Au ministère allemand des Affaires étrangères, apparemment, ils ont mis le temps pour concocter un long discours, mais ils ont trouvé un moyen de se sortir de cette situation. Condamner directement la déclaration de Iatseniouk à Bonn – et généralement en Occident – était impossible, car dans ce cas aurait été porté un coup non seulement à l’image internationale de l’Ukraine, mais aussi à la position de ses alliés dans l’UE et aux États-Unis.
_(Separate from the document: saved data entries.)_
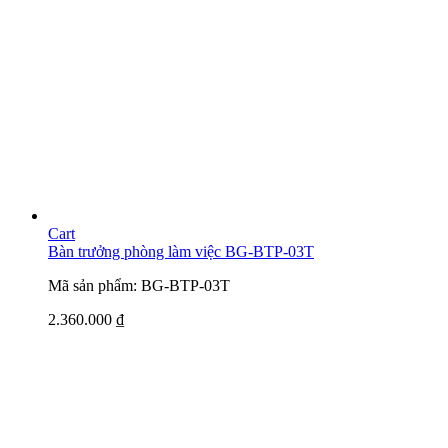
Cart
Bàn trưởng phòng làm việc BG-BTP-03T
Mã sản phẩm: BG-BTP-03T
2.360.000
₫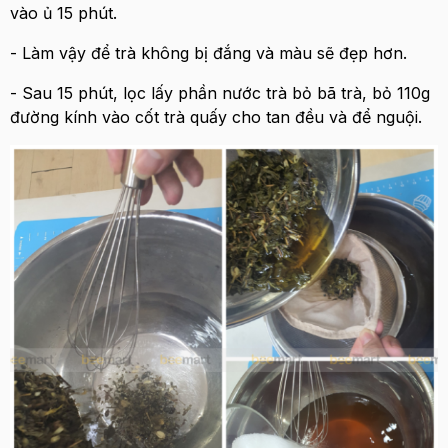
vào ủ 15 phút.
- Làm vậy để trà không bị đắng và màu sẽ đẹp hơn.
- Sau 15 phút, lọc lấy phần nước trà bỏ bã trà, bỏ 110g
đường kính vào cốt trà quấy cho tan đều và để nguội.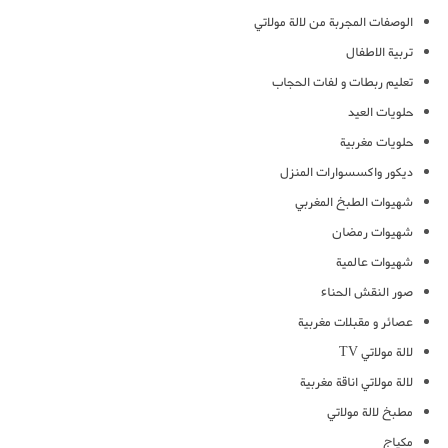
الوصفات المجربة من لالة مولاتي
تربية الاطفال
تعليم ربطات و لفات الحجاب
حلويات العيد
حلويات مغربية
ديكور واكسسوارات المنزل
شهيوات الطبخ المغربي
شهيوات رمضان
شهيوات عالمية
صور النقش الحناء
عصائر و مقبلات مغربية
لالة مولاتي TV
لالة مولاتي اناقة مغربية
مطبخ لالة مولاتي
مكياج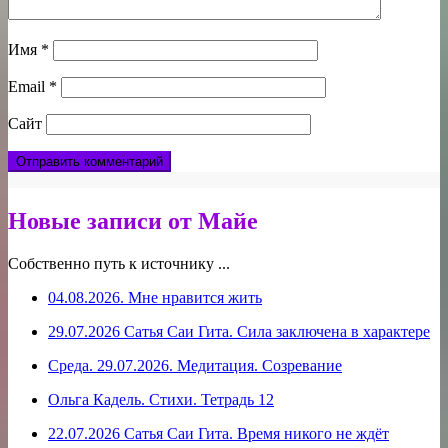
Имя
*
Email
*
Сайт
Новые записи от Майе
Собственно путь к источнику ...
04.08.2026. Мне нравится жить
29.07.2026 Сатья Саи Гита. Сила заключена в характере
Среда. 29.07.2026. Медитация. Созревание
Ольга Кадель. Стихи. Тетрадь 12
22.07.2026 Сатья Саи Гита. Время никого не ждёт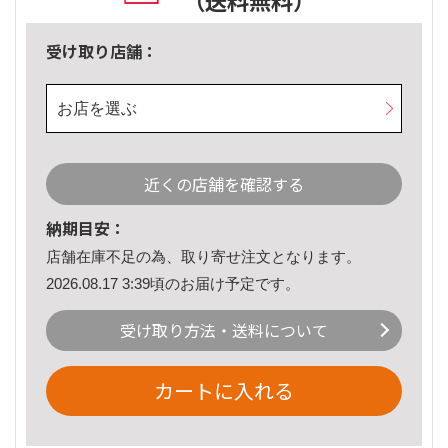
（送料無料）
受け取り店舗：
お店を選ぶ
近くの店舗を確認する
納期目安：
店舗在庫不足の為、取り寄せ注文となります。
2026.08.17 3:39頃のお届け予定です。
受け取り方法・送料について
カートに入れる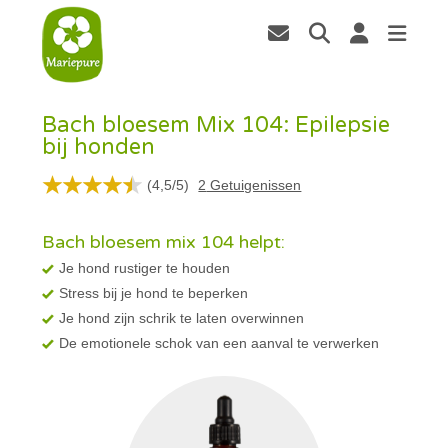
Bach bloesem Mix 104: Epilepsie
bij honden
(
4,5
/
5
)
2
Getuigenissen
Bach bloesem mix 104 helpt:
Je hond rustiger te houden
Stress bij je hond te beperken
Je hond zijn schrik te laten overwinnen
De emotionele schok van een aanval te verwerken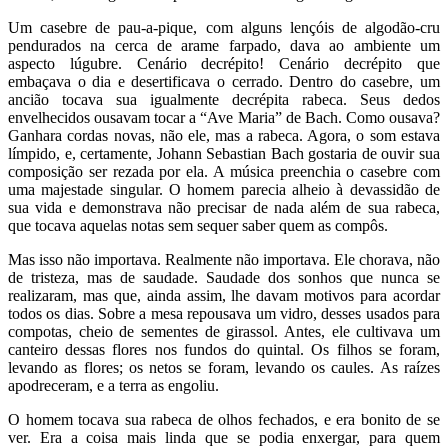
Um casebre de pau-a-pique, com alguns lençóis de algodão-cru
pendurados na cerca de arame farpado, dava ao ambiente um
aspecto lúgubre. Cenário decrépito! Cenário decrépito que
embaçava o dia e desertificava o cerrado. Dentro do casebre, um
ancião tocava sua igualmente decrépita rabeca. Seus dedos
envelhecidos ousavam tocar a “Ave Maria” de Bach. Como ousava?
Ganhara cordas novas, não ele, mas a rabeca. Agora, o som estava
límpido, e, certamente, Johann Sebastian Bach gostaria de ouvir sua
composição ser rezada por ela. A música preenchia o casebre com
uma majestade singular. O homem parecia alheio à devassidão de
sua vida e demonstrava não precisar de nada além de sua rabeca,
que tocava aquelas notas sem sequer saber quem as compôs.
Mas isso não importava. Realmente não importava. Ele chorava, não
de tristeza, mas de saudade. Saudade dos sonhos que nunca se
realizaram, mas que, ainda assim, lhe davam motivos para acordar
todos os dias. Sobre a mesa repousava um vidro, desses usados para
compotas, cheio de sementes de girassol. Antes, ele cultivava um
canteiro dessas flores nos fundos do quintal. Os filhos se foram,
levando as flores; os netos se foram, levando os caules. As raízes
apodreceram, e a terra as engoliu.
O homem tocava sua rabeca de olhos fechados, e era bonito de se
ver. Era a coisa mais linda que se podia enxergar, para quem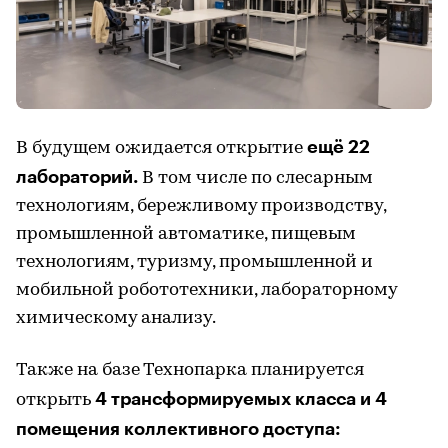
ещё 22
В будущем ожидается открытие
лабораторий.
В том числе по слесарным
технологиям, бережливому производству,
промышленной автоматике, пищевым
технологиям, туризму, промышленной и
мобильной робототехники, лабораторному
химическому анализу.
Также на базе Технопарка планируется
4 трансформируемых класса и 4
открыть
помещения коллективного доступа: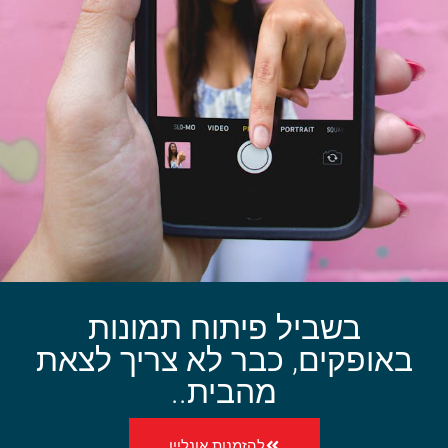
בשביל פיתוח תמונות
באופקים, כבר לא צריך לצאת
מהבית..
להזמנות אונליין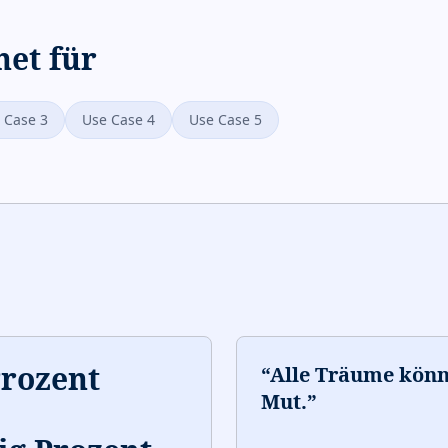
net für
 Case 3
Use Case 4
Use Case 5
Prozent
“
Alle Träume kön
Mut.
”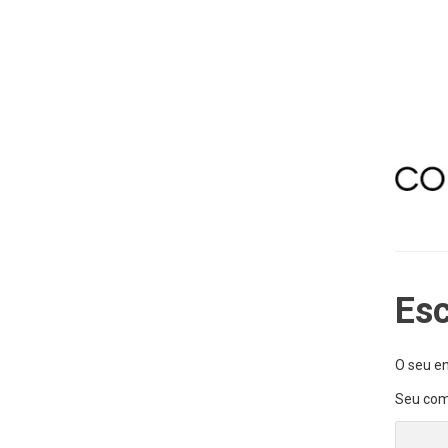
Es
O seu en
Seu com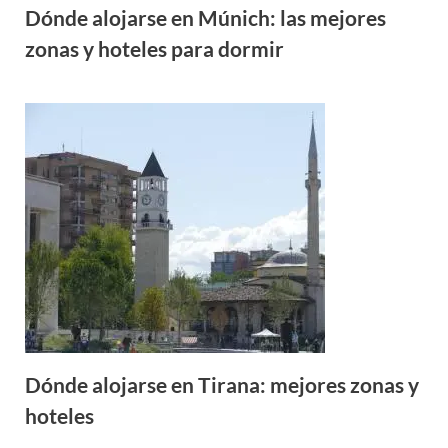
Dónde alojarse en Múnich: las mejores
zonas y hoteles para dormir
Dónde alojarse en Tirana: mejores zonas y
hoteles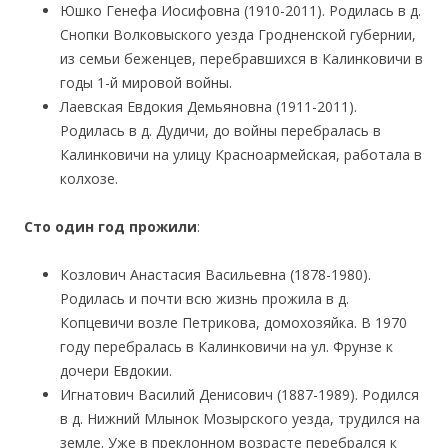
Юшко Генефа Иосифовна (1910-2011). Родилась в д.
Снопки Волковыского уезда Гродненской губернии,
из семьи беженцев, перебравшихся в Калинковичи в
годы 1-й мировой войны.
Лаевская Евдокия Демьяновна (1911-2011).
Родилась в д. Дудичи, до войны перебралась в
Калинковичи на улицу Красноармейская, работала в
колхозе.
Сто один год прожили
:
Козлович Анастасия Васильевна (1878-1980).
Родилась и почти всю жизнь прожила в д.
Копцевичи возле Петрикова, домохозяйка. В 1970
году перебралась в Калинковичи на ул. Фрунзе к
дочери Евдокии.
Игнатович Василий Денисович (1887-1989). Родился
в д. Нижний Млынок Мозырского уезда, трудился на
земле. Уже в преклонном возрасте перебрался к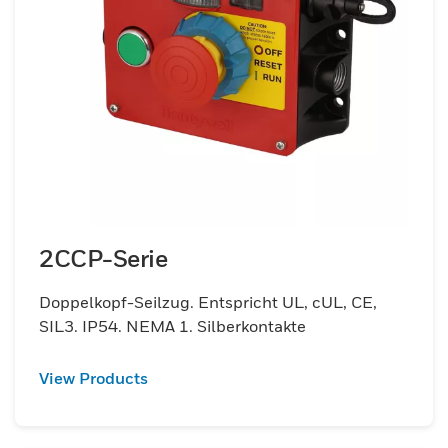
2CCP-Serie
Doppelkopf-Seilzug. Entspricht UL, cUL, CE,
SIL3. IP54. NEMA 1. Silberkontakte
View Products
Par conséquent, le porte-parole du ministère allemand des Affaires étrangères, Martin Schaefer a déclaré en termes vagues que le Premier ministre ukrainien, comme n’importe quel politicien et citoyen en général, a la capacité et le droit d’exprimer ses points de vue dans les médias. « C’est une expression de la liberté, qui est très importante pour nous », a-t-il ajouté, demandant que les autres questions sur l’interprétation des déclarations du Premier ministre ukrainien soient « communiquées non pas au gouvernement allemand, mais à l’auteur de ces déclarations ». Le diplomate a également déclaré : « L’Allemagne nazie pendant la Seconde Guerre mondiale a mené une guerre terrible d’agression contre l’Union soviétique, qui a causé d’indicibles souffrances à d’innombrables Russes, Ukrainiens et autres citoyens soviétiques. La position de l’Allemagne par rapport à cette période de son histoire est très claire, et la position du gouvernement de l’Allemagne reste absolument inchangée ».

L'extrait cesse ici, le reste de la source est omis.